Let us now have a look on few stocks-
The a2 Milk Company Limited (NZX:ATM)
A dual listed (NZX and ASX) infant formula company, The a2 Milk Company Limited was founded in 2000 in New Zealand and is engaged in commercialising A1 protein-free milk under the a2 and a2 MILK brands. The Company distributes its products across the United States, New Zealand, Australia, China, the UK, Singapore, and Hong Kong.
a2 Milk™ brand expands into the Canadian market
On 13 March 2020, ATM revealed that the Company has entered into an exclusive licensing agreement with Agrifoods Cooperative for the production, distribution, as well as sale and marketing of a2 Milk™ branded liquid milk in Canadian market.
On 20 April 2020, ATM stock rose by 0.50 per cent to NZ$19.91, with a market capitalisation of approximately NZ$14.59 billion.
Fisher and Paykel Healthcare Corporation (NZX:FPH)
A leading healthcare company Fisher & Paykel Healthcare Corporation is engaged in development and marketing of products and devices for use in respiratory and acute care, along with surgery, and the treatment of obstructive sleep apnea (OSA). Fisher and Paykel’s products are sold in more than 120 nations across the world.

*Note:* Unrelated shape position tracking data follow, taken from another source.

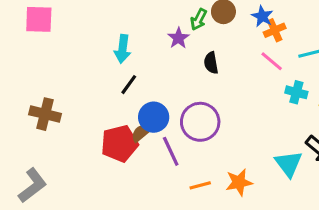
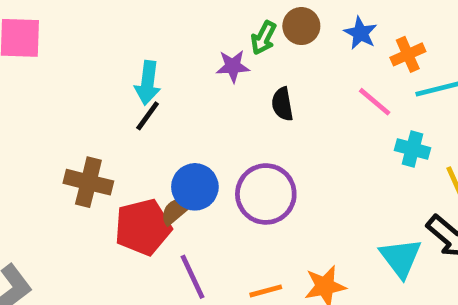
orange cross: (275, 30) -> (408, 54), moved
purple star: (178, 38) -> (233, 66), turned 30
black line: (129, 85) -> (148, 116), moved
brown cross: (45, 114) -> (88, 182), moved
purple line: (171, 151) -> (193, 277), moved

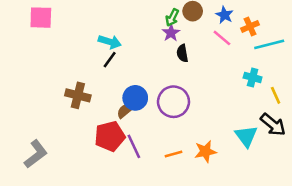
purple star: (233, 66) -> (171, 33), moved, turned -30
cyan arrow: (148, 83) -> (110, 42), turned -80
pink line: (375, 102) -> (222, 38), moved
red pentagon: (143, 227) -> (110, 136), moved

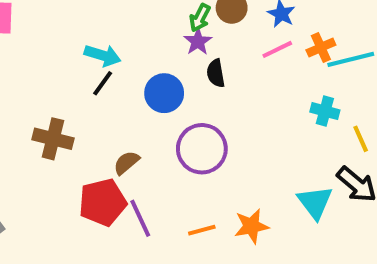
orange cross: (250, 26) -> (321, 48), moved
pink line: (222, 38) -> (277, 49), turned -66
blue circle: (135, 98) -> (164, 93), moved

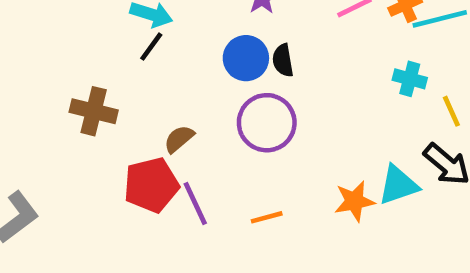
black semicircle: (216, 73) -> (283, 60), moved
blue circle: (164, 93) -> (246, 58), moved
cyan triangle: (315, 202) -> (398, 185), turned 48
orange star: (251, 226) -> (354, 201), moved

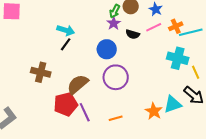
black semicircle: (283, 60) -> (133, 34), moved, turned -64
cyan cross: (410, 79) -> (178, 58), size x1.5
brown semicircle: (179, 139) -> (78, 84), size x1.6
orange star: (354, 201) -> (154, 111), turned -30

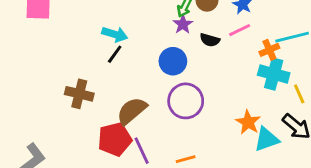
orange cross: (176, 26) -> (269, 50), moved
orange star: (154, 111) -> (248, 122), moved

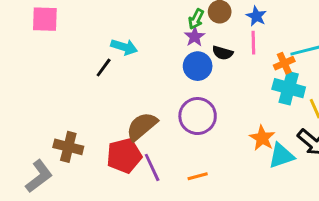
pink line: (240, 30) -> (253, 43), turned -65
black line: (115, 54) -> (104, 68), moved
blue circle: (173, 61) -> (198, 66), moved
brown cross: (79, 94) -> (68, 147), moved

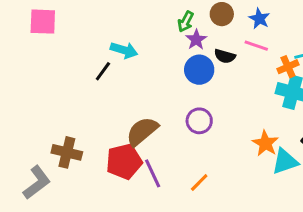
green arrow: (196, 19) -> (186, 22), moved
pink line: (253, 43) -> (256, 46), turned -70
purple circle: (198, 116) -> (199, 121), size x0.7
orange line: (198, 176) -> (199, 182), turned -30

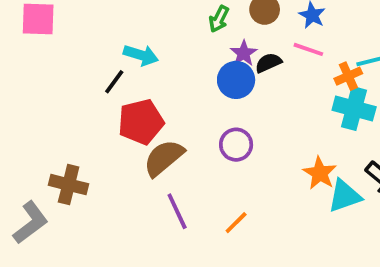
purple star: (196, 40) -> (244, 53), moved
black semicircle: (225, 56) -> (268, 63), turned 140
red pentagon: (124, 161) -> (141, 122), moved

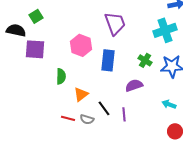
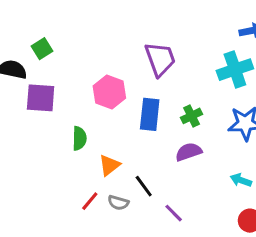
green cross: (145, 60) -> (192, 116), moved, turned 32
purple line: (124, 114) -> (174, 213), moved, turned -40
red line: (68, 118) -> (90, 201), turned -64

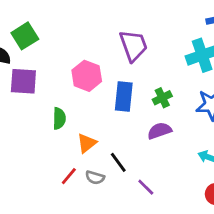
green square: (42, 49) -> (25, 36), size x1.4

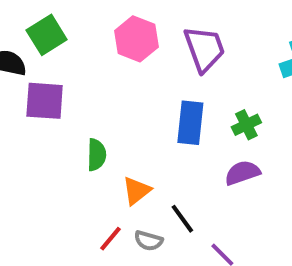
pink hexagon: (87, 76) -> (136, 39), moved

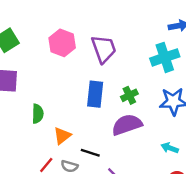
purple semicircle: (242, 173) -> (127, 125), size x1.4
black line: (182, 219) -> (90, 153), turned -36

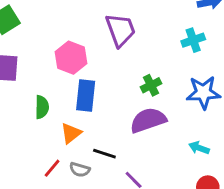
pink hexagon: (62, 43) -> (71, 58), moved
cyan cross: (165, 57) -> (193, 40), size x0.7
blue rectangle: (95, 94) -> (86, 95), moved

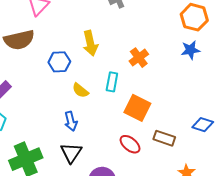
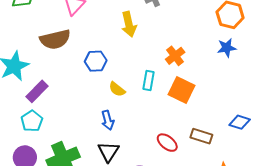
yellow arrow: (90, 43) -> (129, 24), moved
orange square: (137, 108) -> (181, 90), moved

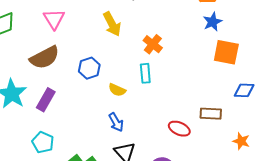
orange cross: (175, 56) -> (153, 44), moved
orange square: (181, 90) -> (226, 52), moved
purple rectangle: (37, 91) -> (46, 100), moved

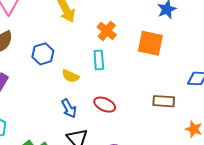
orange square: (226, 52) -> (150, 43), moved
red ellipse: (179, 129) -> (105, 105), moved

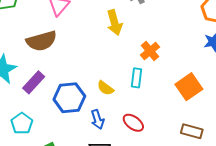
orange square: (150, 43) -> (189, 87), moved, turned 32
blue hexagon: (43, 54) -> (69, 98), moved, size x1.4

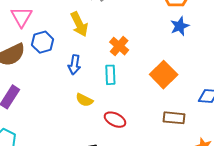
yellow semicircle: (105, 88) -> (84, 100), moved
blue hexagon: (69, 98) -> (43, 42), moved, size x0.7
blue arrow: (97, 119) -> (74, 65), moved, turned 36

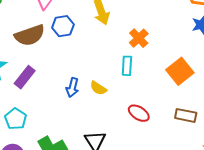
blue arrow: (74, 65) -> (72, 87), moved
red ellipse: (115, 120) -> (139, 113), moved

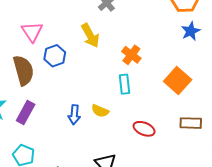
brown semicircle: (30, 35) -> (24, 70), turned -76

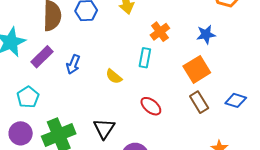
blue star: (191, 31) -> (206, 34), moved
blue arrow: (74, 115) -> (73, 64), moved
brown rectangle: (191, 123) -> (199, 102), moved, turned 40

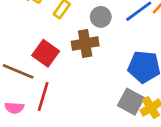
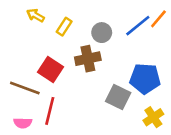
gray square: (131, 102) -> (118, 97), moved

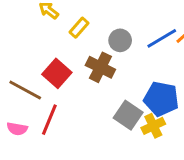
brown cross: (88, 59) -> (100, 67), turned 30
yellow cross: (153, 117) -> (153, 126), moved

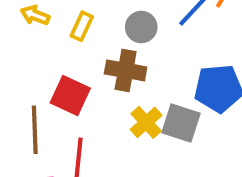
brown line: (25, 90) -> (35, 130), turned 76
yellow cross: (153, 126) -> (146, 122), moved

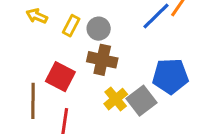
gray circle: (141, 27) -> (99, 29), moved
gray square: (181, 123) -> (141, 101), turned 32

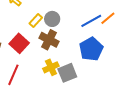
yellow rectangle: (71, 26) -> (36, 21), moved
blue pentagon: (170, 76) -> (91, 49), moved, turned 30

Fisher & Paykel Healthcare has seen a rise in its sales and share price as a consequence of the COVID-19 pandemic. Also due to the virus, there is additional demand for its respiratory humidifiers and masks, while the drop in the New Zealand dollar suggests it is getting paid more for them from overseas consumers.
On 20 April 2020, FPH stock fell by 0.33 per cent to NZ$ 29.90, with a market capitalisation of approximately NZ$17.24 billion.
Spark New Zealand Limited (NZX:SPK)
New Zealand’s largest telecommunications and digital services company, Spark New Zealand Limited is a provider for communications, entertainment and IT services over its networks and the Cloud to New Zealanders and businesses. The strategy of the Company is focused on the customer experiences, mobility as well as data.
In the first half of the FY2020, the Company reported good revenue by the successful delivery of its strategy fueling EBITDAI as well as earnings growth. Positive revenue momentum is now evident across all the crucial products of SPK; profiting from improved momentum to market, customer experience along with product performance.
On 20 April 2020, SPK stock rose by 1.15 per cent to NZ$ 4.40, with a market capitalisation of approximately NZ$7.99 billion.